* Task objective: Starting with the line that has "Promosyon Termos" in the records below and stopping after the line that has "Понравившие", output every line exactly and nothing else; skip pictures.

(Stored data entries)

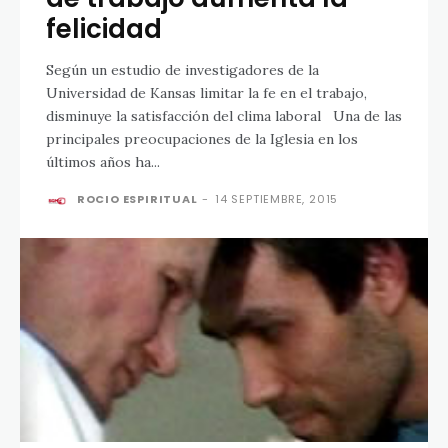
felicidad
Según un estudio de investigadores de la
Universidad de Kansas limitar la fe en el trabajo,
disminuye la satisfacción del clima laboral Una de las
principales preocupaciones de la Iglesia en los
últimos años ha...
ROCIO ESPIRITUAL
-
14 SEPTIEMBRE, 2015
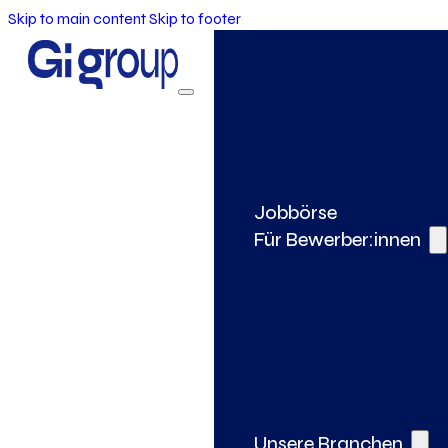
Skip to main content
Skip to footer
Jobbörse
Für Bewerber:innen
Unsere Branchen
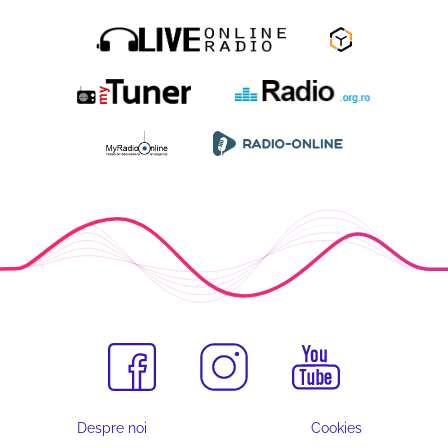
Despre noi
Cookies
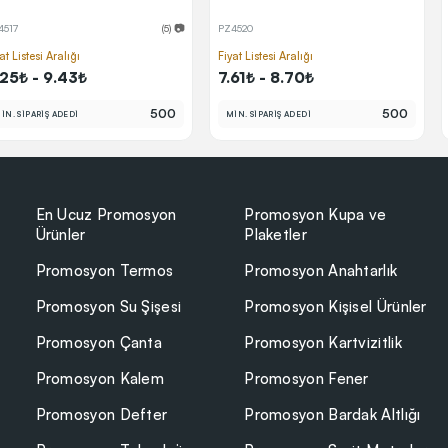
4517
(5) 📷
PZ4520
at Listesi Aralığı
Fiyat Listesi Aralığı
.25₺ - 9.43₺
7.61₺ - 8.70₺
500
500
İN. SİPARİŞ ADEDİ
MİN. SİPARİŞ ADEDİ
En Ucuz Promosyon
Promosyon Kupa ve
Ürünler
Plaketler
Promosyon Termos
Promosyon Anahtarlık
Promosyon Su Şişesi
Promosyon Kişisel Ürünler
Promosyon Çanta
Promosyon Kartvizitlik
Promosyon Kalem
Promosyon Fener
Promosyon Defter
Promosyon Bardak Altlığı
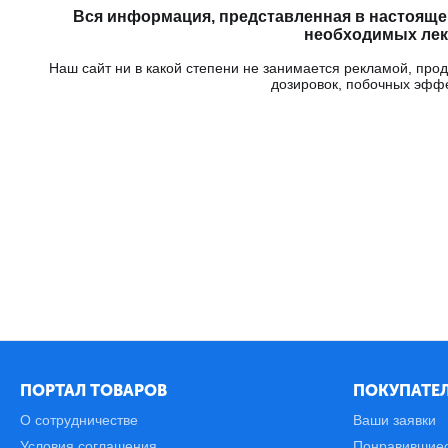
Вся информация, представленная в настояще
необходимых лека
Наш сайт ни в какой степени не занимается рекламой, пр
дозировок, побочных эфф
ПОРТАЛ ТОВАРОВ
ПОКУПАТЕЛ
О сотрудничестве
Ваши заявки
Условия соглашения
Понравившие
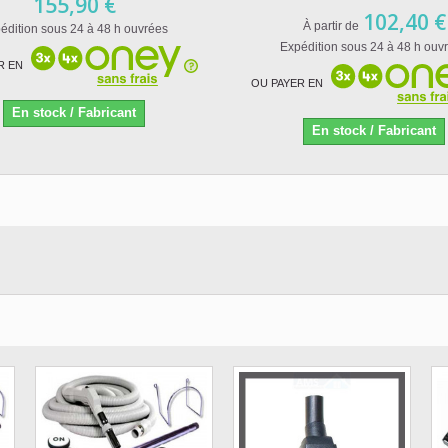
155,90 €
102,40 €
À partir de
édition sous 24 à 48 h ouvrées
Expédition sous 24 à 48 h ouv
R EN
OU PAYER EN
En stock / Fabricant
En stock / Fabricant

* Task solution:
Promosyon Termos
Promosyon Anahtarlık
Promosyon Su Şişesi
Promosyon Kişisel Ürünler
Promosyon Çanta
Promosyon Kartvizitlik
Promosyon Kalem
Promosyon Fener
Promosyon Defter
Promosyon Bardak Altlığı
Вся информация, представленная в настояще
необходимых лека
Наш сайт ни в какой степени не занимается рекламой, пр
дозировок, побочных эфф
ПОРТАЛ ТОВАРОВ
ПОКУПАТЕЛ
О сотрудничестве
Ваши заявки
Условия соглашения
Понравившие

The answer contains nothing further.